The pervasive use of mandatory pre-dispute arbitration provisions in investment adviser and broker-dealer contracts, exacerbated by people’s difficultly understanding them, is especially troubling because the provisions are written by and for the benefit of investment advisers and broker-dealers, at the expense of investors.[xviii] Because of their “extreme inequality of bargaining power,”[xix] along with the difficulties in understanding these clauses, investors lack the ability to meaningfully consent to the arbitration provisions. And once investors become bound, the contracts typically do not allow the investor to opt out of the arbitration provisions or provide a limited opportunity to do so.

Mandatory pre-dispute arbitration agreements, especially those imposed by registered investment advisers, harm investors in multiple ways: through class action waivers, biased arbitrators, high costs, and limits on recovery.

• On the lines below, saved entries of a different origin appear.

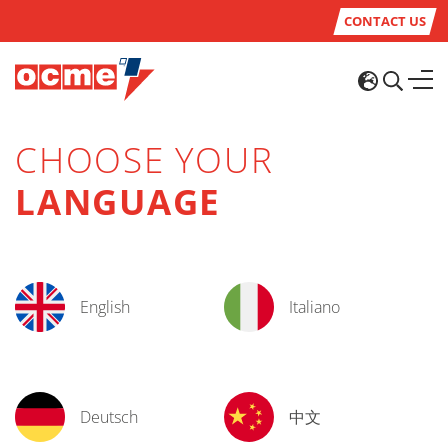
CONTACT US
CHOOSE YOUR
LANGUAGE
English
Italiano
Deutsch
中文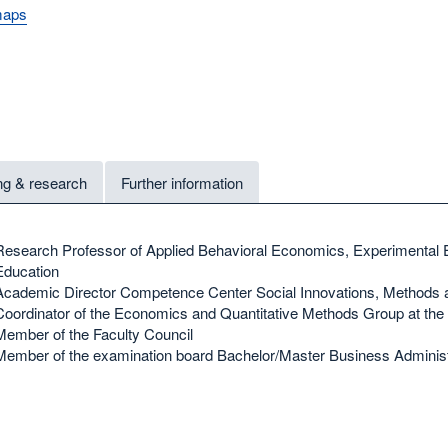
maps
ng & research
Further information
Research Professor of Applied Behavioral Economics, Experimental
Education
Academic Director Competence Center Social Innovations, Methods 
Coordinator of the Economics and Quantitative Methods Group at the 
Member of the Faculty Council
Member of the examination board Bachelor/Master Business Administ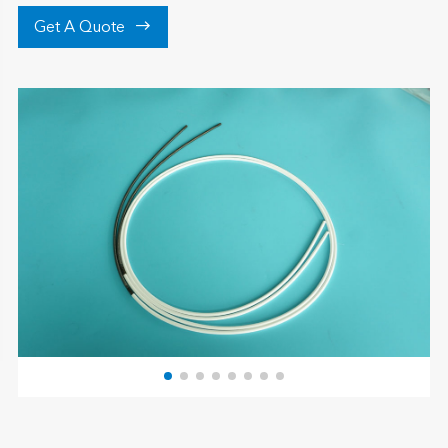

Get A Quote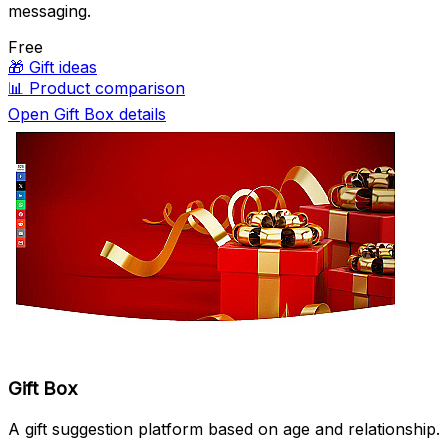
messaging.
Free
🎁
Gift ideas
📊
Product comparison
Open Gift Box details
Gift Box
A gift suggestion platform based on age and relationship.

Mandatory arbitration inflicts a variety of harms on investors.  Although FINRA has improved the process in many respects for arbitration with broker-dealers, serious concerns remain in both the broker-dealer and investment adviser space. The problems are especially acute with respect to arbitration involving registered investment advisers.

The arbitration process is a private dispute resolution mechanism, typically run by or favoring the industry. Arbitrators serving on panels are often industry friendly; the governing rules provide for limited discovery, even though much of the evidence is in the hands of the broker or adviser; there is typically no decision explaining the  findings; and rights of appeal, no matter how egregious the misapplication of the law may have been, are extremely limited. Indeed, “[a] June 2007 study of more than 14,000 FINRA arbitration awards over a ten-year period (1995–2004) found that investors with significant claims suing major brokerage firms could expect to recover only twelve percent of the amount claimed.”[xx]  While a number of factors may contribute to these outcomes, we highlight some special concerns below.

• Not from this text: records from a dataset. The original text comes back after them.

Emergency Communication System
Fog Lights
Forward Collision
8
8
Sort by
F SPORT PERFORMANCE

Class action waivers impose special burdens on investors in complex cases or those involving small claims shared by many people.

Many mandatory pre-dispute arbitration clauses both deprive investors of the right to seek relief in court and, often, foreclose investors’ right to pursue their claims collectively, as in class actions. Class actions are often a vital tool for seeking relief from wrongdoing that affected a large number of investors. “Where it is not economically feasible to obtain relief within the traditional framework of a multiplicity of small individual suits for damages, aggrieved persons may be without any effective redress unless they employ the class action device.”[xxi] Individual investors often lack the resources to bring complex securities claims on their own. As a result, “the effectiveness of the securities laws may depend in large measure on the application of the class action device.”[xxii]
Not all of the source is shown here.